The majority of our studies were performed using microsomes obtained from DEX-induced rats, because MON is not metabolized efficiently by uninduced preparations. Therefore, we cannot exclude that other subsets of constitutively expressed P-450s may be involved in the metabolism of the ionophore. Nonetheless, the results presented here support the concept that the P-450 3A subfamily plays a major role in the in vitro metabolism of MON in rat hepatic microsomes. Further work is in progress to verify whether this also could be the case in food-producing species. Moreover, although care should be taken in extrapolating data from in vitro experiments to living animals and from one species to another, it may be reasonably inferred that drugs capable of being either substrates of P-450 3A and/or inhibitors of P-450-mediated biotransformations would be expected to develop toxic interactions with MON and possibly other ionophores in target species.
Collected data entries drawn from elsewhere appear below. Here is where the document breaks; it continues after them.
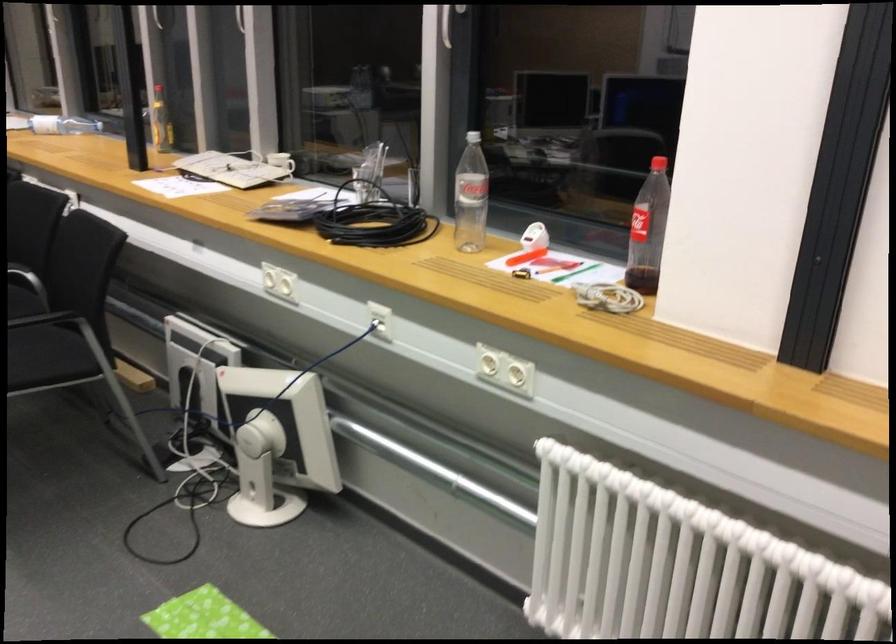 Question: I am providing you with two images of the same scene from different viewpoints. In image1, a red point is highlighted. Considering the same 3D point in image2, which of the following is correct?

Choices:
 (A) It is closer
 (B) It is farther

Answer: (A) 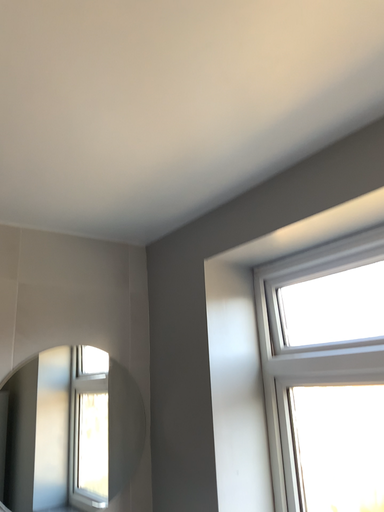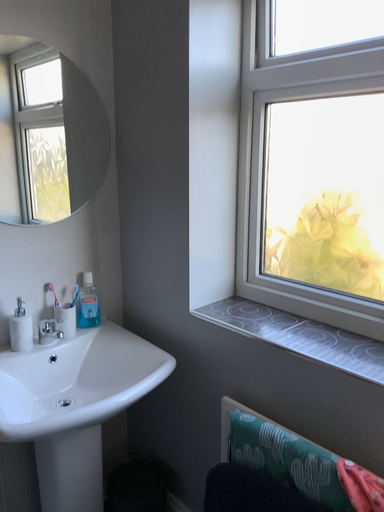 Question: How did the camera likely rotate when shooting the video?

Choices:
 (A) rotated left
 (B) rotated right

Answer: (B) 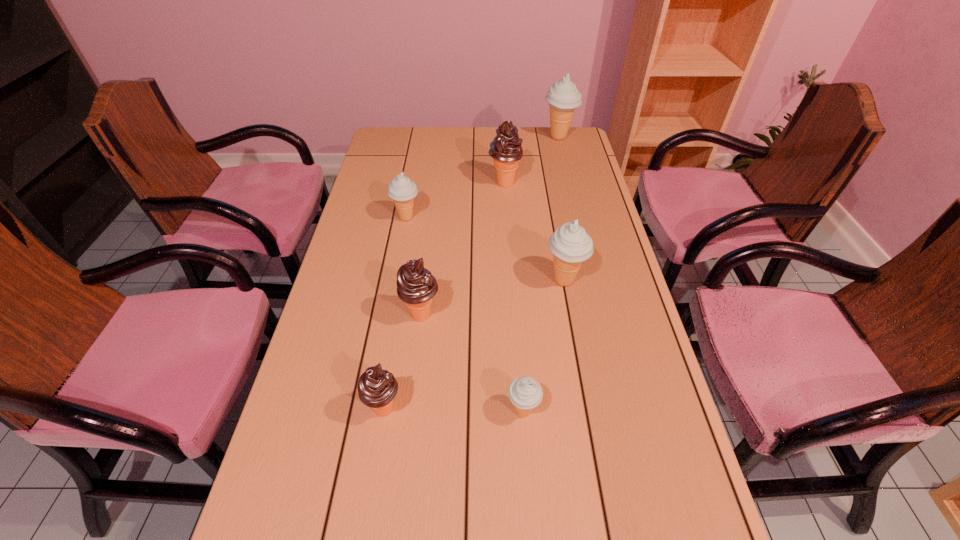 Locate an element on the screen. The height and width of the screenshot is (540, 960). the farthest object is located at coordinates (563, 97).

Find the location of `the farthest icecream`. the farthest icecream is located at coordinates (563, 97).

Find the location of a particular element. Image resolution: width=960 pixels, height=540 pixels. the rightmost chocolate icecream is located at coordinates (506, 150).

The image size is (960, 540). In order to click on the sixth nearest icecream in this screenshot , I will do `click(506, 150)`.

Identify the location of the third nearest object. coord(416,286).

The height and width of the screenshot is (540, 960). In order to click on the fifth farthest icecream in this screenshot , I will do `click(416, 286)`.

This screenshot has height=540, width=960. I want to click on the fourth nearest icecream, so click(570, 245).

Find the location of `the third smallest beige icecream`. the third smallest beige icecream is located at coordinates (570, 245).

This screenshot has width=960, height=540. I want to click on the nearest chocolate icecream, so click(x=377, y=388).

Where is `the leftmost beige icecream`? The width and height of the screenshot is (960, 540). the leftmost beige icecream is located at coordinates (401, 189). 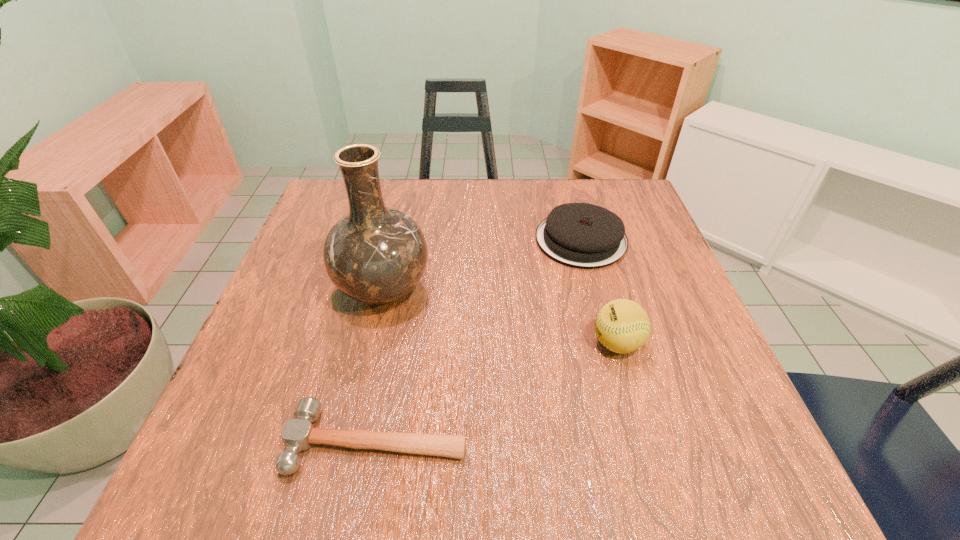 This screenshot has height=540, width=960. Find the location of `vacant area situated 0.240m on the back of the shortest object`. vacant area situated 0.240m on the back of the shortest object is located at coordinates (402, 302).

This screenshot has width=960, height=540. What are the coordinates of `object that is at the far edge` in the screenshot? It's located at pyautogui.click(x=581, y=235).

Locate an element on the screen. This screenshot has height=540, width=960. object at the near edge is located at coordinates (298, 434).

Find the location of a particular element. vase positioned at the left edge is located at coordinates (375, 254).

Locate an element on the screen. The height and width of the screenshot is (540, 960). hammer at the left edge is located at coordinates (298, 434).

In order to click on softball positioned at the right edge in this screenshot , I will do `click(622, 326)`.

Where is `pancake at the right edge`? pancake at the right edge is located at coordinates (581, 235).

You are a GUI agent. You are given a task and a screenshot of the screen. Output one action in this format:
    pyautogui.click(x=<x>, y=<y>)
    Task: Click on the object positioned at the near left corner
    This screenshot has height=540, width=960.
    Given the screenshot: What is the action you would take?
    pyautogui.click(x=298, y=434)

I want to click on object that is at the far right corner, so tap(581, 235).

Find the location of a particular element. This screenshot has width=960, height=540. free space at the far edge of the desktop is located at coordinates (x=492, y=204). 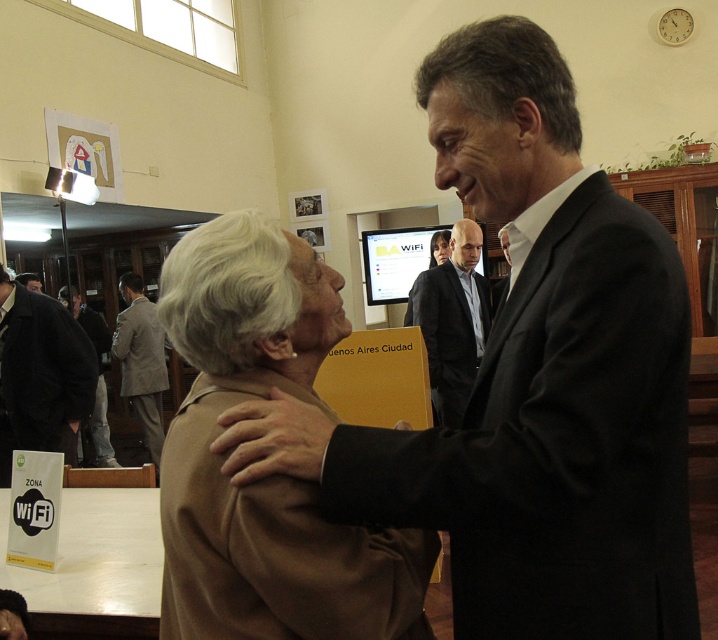 Between point (378, 579) and point (432, 365), which one is positioned behind?

Positioned behind is point (432, 365).

Is brown woolen coat at center closer to the viewer compared to dark suit jacket at center?

Yes.

Measure the distance between brown woolen coat at center and camera.

The distance of brown woolen coat at center from camera is 35.99 inches.

Where is `brown woolen coat at center`? brown woolen coat at center is located at coordinates (274, 476).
The P-450 3A subfamily is the major P-450 enzyme present in human liver and small intestine and is involved in the metabolism of approximately half of the drugs on the market (Ueng et al., 1997). In this respect, the possibility that humans could ingest food of animal origin containing residues of MON or other ionophores should not be excluded a priori and should be avoided to prevent the onset of eventual drug-drug interactions.